# Assignment:
In the data below, one line contains "The height and width of the screenshot is (720, 804)." and a later one contains "This screenshot has height=2576, width=579.". Print both, with every line between them, exactly and alone.

Data items:
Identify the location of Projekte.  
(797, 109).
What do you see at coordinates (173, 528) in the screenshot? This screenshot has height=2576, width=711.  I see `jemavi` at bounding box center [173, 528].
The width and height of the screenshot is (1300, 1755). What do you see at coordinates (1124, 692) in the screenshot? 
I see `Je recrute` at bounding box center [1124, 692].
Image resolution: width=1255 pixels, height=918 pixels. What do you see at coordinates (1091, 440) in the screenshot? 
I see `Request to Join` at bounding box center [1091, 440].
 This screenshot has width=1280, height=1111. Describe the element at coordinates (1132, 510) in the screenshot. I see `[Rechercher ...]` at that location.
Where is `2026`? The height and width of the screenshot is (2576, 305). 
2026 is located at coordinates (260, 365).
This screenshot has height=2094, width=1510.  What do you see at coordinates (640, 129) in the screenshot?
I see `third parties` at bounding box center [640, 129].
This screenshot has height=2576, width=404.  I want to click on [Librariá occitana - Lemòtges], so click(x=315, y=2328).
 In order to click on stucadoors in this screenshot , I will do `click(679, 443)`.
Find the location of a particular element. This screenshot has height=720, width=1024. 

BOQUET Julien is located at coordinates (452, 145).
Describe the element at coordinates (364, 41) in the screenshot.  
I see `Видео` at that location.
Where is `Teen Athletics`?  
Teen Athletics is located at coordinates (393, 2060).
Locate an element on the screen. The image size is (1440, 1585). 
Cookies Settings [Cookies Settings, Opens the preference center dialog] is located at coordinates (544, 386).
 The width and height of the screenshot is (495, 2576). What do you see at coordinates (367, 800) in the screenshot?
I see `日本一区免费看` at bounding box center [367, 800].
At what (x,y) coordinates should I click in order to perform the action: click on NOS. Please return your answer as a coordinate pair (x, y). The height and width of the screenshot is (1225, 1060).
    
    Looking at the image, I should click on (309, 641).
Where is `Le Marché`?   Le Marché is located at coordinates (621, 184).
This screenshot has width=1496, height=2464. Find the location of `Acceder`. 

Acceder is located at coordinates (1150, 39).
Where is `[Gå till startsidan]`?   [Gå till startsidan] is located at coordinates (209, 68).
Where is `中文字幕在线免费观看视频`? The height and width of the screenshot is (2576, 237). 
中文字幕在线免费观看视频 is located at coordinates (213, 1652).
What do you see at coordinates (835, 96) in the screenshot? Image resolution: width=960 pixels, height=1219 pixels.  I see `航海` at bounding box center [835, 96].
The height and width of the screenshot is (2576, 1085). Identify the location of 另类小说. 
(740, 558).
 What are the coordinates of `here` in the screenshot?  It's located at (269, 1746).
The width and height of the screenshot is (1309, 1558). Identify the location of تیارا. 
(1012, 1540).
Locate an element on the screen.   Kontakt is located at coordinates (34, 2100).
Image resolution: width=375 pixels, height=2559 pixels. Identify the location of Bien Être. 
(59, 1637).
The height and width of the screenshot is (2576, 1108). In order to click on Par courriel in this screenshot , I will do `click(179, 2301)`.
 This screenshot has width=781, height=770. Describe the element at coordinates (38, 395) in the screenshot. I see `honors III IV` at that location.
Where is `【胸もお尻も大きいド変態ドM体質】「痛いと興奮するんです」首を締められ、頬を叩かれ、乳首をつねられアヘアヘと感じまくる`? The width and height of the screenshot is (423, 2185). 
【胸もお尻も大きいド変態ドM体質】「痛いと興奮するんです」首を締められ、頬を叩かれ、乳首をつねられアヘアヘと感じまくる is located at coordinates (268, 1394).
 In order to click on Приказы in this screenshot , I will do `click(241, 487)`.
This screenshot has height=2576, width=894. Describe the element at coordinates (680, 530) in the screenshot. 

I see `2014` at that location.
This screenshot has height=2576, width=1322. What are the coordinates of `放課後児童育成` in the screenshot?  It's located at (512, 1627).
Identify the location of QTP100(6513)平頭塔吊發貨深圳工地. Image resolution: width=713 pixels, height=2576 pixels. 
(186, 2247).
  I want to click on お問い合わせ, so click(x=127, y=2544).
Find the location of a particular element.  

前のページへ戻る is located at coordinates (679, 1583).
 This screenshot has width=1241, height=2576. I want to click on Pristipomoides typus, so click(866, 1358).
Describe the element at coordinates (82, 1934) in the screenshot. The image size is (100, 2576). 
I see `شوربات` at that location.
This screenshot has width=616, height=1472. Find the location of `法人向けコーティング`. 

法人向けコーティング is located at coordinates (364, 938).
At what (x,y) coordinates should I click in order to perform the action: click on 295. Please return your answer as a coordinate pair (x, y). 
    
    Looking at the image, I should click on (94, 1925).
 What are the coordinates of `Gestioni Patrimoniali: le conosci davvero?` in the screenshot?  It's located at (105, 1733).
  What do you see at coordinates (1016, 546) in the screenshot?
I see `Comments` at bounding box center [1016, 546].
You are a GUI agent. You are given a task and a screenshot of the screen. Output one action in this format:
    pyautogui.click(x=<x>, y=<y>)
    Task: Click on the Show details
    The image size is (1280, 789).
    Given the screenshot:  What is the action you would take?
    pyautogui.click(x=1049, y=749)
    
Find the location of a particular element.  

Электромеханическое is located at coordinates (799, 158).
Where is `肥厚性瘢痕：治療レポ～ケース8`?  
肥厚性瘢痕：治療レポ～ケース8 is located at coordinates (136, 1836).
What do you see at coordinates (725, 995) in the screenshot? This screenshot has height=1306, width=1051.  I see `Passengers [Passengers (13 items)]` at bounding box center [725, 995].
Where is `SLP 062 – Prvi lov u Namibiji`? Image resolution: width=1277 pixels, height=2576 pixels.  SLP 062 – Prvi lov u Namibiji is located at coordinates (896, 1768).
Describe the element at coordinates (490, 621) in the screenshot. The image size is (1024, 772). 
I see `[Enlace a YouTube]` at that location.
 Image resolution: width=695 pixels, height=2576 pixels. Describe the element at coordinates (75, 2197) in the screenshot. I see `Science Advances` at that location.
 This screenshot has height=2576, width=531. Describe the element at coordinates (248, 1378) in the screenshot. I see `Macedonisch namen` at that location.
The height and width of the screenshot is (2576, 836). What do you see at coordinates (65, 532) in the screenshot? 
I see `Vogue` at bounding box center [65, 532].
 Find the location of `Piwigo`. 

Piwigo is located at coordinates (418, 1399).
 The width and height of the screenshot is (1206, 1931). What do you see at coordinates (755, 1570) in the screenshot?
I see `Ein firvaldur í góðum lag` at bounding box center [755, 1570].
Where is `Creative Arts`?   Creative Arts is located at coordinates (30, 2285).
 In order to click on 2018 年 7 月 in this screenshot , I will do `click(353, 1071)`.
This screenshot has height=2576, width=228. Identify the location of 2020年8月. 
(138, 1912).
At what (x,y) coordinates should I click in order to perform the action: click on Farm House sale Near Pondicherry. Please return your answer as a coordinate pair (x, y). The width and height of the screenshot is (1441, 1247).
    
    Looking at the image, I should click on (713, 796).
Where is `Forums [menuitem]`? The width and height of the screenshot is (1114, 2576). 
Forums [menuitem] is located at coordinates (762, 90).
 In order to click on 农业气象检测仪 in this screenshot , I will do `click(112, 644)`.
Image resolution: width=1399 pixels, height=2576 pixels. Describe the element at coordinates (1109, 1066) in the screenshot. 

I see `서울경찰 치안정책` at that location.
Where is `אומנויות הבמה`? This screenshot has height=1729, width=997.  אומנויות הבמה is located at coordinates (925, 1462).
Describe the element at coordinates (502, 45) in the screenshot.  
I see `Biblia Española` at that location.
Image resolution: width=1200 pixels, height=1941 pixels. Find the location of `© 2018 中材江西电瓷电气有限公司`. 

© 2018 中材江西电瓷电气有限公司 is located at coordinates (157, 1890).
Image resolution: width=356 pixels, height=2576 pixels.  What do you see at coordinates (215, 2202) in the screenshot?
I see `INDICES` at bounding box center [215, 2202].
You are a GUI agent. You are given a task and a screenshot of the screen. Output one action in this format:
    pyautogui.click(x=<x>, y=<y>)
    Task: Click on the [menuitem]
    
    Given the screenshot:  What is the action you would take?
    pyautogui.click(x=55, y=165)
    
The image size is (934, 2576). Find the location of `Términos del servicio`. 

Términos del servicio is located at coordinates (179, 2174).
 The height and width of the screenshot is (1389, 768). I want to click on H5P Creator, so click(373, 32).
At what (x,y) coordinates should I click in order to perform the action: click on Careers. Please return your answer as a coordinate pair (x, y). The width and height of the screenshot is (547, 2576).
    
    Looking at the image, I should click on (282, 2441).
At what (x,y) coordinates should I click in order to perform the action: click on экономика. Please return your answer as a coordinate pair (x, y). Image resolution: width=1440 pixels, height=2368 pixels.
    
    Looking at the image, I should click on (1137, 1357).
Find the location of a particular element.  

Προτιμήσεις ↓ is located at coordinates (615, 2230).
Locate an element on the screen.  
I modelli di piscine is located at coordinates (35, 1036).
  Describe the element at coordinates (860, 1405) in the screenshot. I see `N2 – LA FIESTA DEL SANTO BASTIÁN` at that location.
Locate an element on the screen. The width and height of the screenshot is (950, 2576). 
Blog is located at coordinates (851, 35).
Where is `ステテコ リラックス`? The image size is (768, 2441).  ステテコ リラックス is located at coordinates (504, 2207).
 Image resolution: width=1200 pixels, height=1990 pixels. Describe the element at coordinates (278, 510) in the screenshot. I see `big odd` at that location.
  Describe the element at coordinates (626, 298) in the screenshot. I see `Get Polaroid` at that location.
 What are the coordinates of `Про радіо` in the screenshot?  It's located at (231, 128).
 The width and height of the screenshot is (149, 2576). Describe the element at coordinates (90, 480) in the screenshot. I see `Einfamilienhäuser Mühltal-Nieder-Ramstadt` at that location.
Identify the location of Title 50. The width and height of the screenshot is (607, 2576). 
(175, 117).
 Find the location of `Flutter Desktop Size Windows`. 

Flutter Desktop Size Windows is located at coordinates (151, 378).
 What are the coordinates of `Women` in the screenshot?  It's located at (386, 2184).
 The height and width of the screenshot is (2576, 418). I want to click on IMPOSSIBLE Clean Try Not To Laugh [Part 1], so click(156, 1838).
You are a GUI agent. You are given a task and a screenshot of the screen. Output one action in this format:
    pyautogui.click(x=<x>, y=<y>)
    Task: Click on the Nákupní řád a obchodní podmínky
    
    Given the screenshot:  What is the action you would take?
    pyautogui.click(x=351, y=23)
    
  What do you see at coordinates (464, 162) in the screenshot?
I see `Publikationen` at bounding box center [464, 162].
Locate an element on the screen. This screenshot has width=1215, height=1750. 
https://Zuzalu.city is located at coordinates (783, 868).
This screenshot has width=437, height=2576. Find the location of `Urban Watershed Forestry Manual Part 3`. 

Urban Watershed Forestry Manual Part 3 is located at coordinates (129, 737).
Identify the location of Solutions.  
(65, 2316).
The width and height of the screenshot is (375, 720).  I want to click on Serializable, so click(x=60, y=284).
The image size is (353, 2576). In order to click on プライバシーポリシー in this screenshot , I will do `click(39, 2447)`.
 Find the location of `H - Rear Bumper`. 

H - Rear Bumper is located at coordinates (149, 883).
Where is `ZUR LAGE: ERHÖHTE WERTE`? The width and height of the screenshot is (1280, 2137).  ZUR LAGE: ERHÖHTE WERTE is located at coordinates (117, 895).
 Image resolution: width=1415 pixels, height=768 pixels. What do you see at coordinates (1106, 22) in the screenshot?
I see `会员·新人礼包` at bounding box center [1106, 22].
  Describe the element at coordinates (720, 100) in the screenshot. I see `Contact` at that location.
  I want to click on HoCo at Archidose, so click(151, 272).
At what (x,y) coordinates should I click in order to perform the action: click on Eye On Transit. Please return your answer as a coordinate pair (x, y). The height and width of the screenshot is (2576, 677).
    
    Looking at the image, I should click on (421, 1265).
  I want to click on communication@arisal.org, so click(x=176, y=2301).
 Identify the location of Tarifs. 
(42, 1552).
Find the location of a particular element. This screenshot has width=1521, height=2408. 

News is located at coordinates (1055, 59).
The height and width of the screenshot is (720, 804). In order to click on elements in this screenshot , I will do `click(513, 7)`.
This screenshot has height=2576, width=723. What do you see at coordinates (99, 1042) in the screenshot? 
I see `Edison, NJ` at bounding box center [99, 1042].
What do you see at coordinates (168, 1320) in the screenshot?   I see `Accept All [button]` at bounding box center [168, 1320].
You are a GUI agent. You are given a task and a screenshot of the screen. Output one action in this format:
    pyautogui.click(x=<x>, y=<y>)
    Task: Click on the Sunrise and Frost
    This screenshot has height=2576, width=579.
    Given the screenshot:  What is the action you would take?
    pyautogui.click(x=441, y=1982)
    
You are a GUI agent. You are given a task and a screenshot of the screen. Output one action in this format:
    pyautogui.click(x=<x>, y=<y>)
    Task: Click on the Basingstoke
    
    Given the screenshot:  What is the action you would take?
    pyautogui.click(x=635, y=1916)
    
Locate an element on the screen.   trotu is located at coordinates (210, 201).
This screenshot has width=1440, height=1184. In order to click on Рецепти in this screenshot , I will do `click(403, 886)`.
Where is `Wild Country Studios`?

# Written answer:
The height and width of the screenshot is (720, 804). In order to click on elements in this screenshot , I will do `click(513, 7)`.
This screenshot has height=2576, width=723. What do you see at coordinates (99, 1042) in the screenshot? 
I see `Edison, NJ` at bounding box center [99, 1042].
What do you see at coordinates (168, 1320) in the screenshot?   I see `Accept All [button]` at bounding box center [168, 1320].
You are a GUI agent. You are given a task and a screenshot of the screen. Output one action in this format:
    pyautogui.click(x=<x>, y=<y>)
    Task: Click on the Sunrise and Frost
    This screenshot has height=2576, width=579.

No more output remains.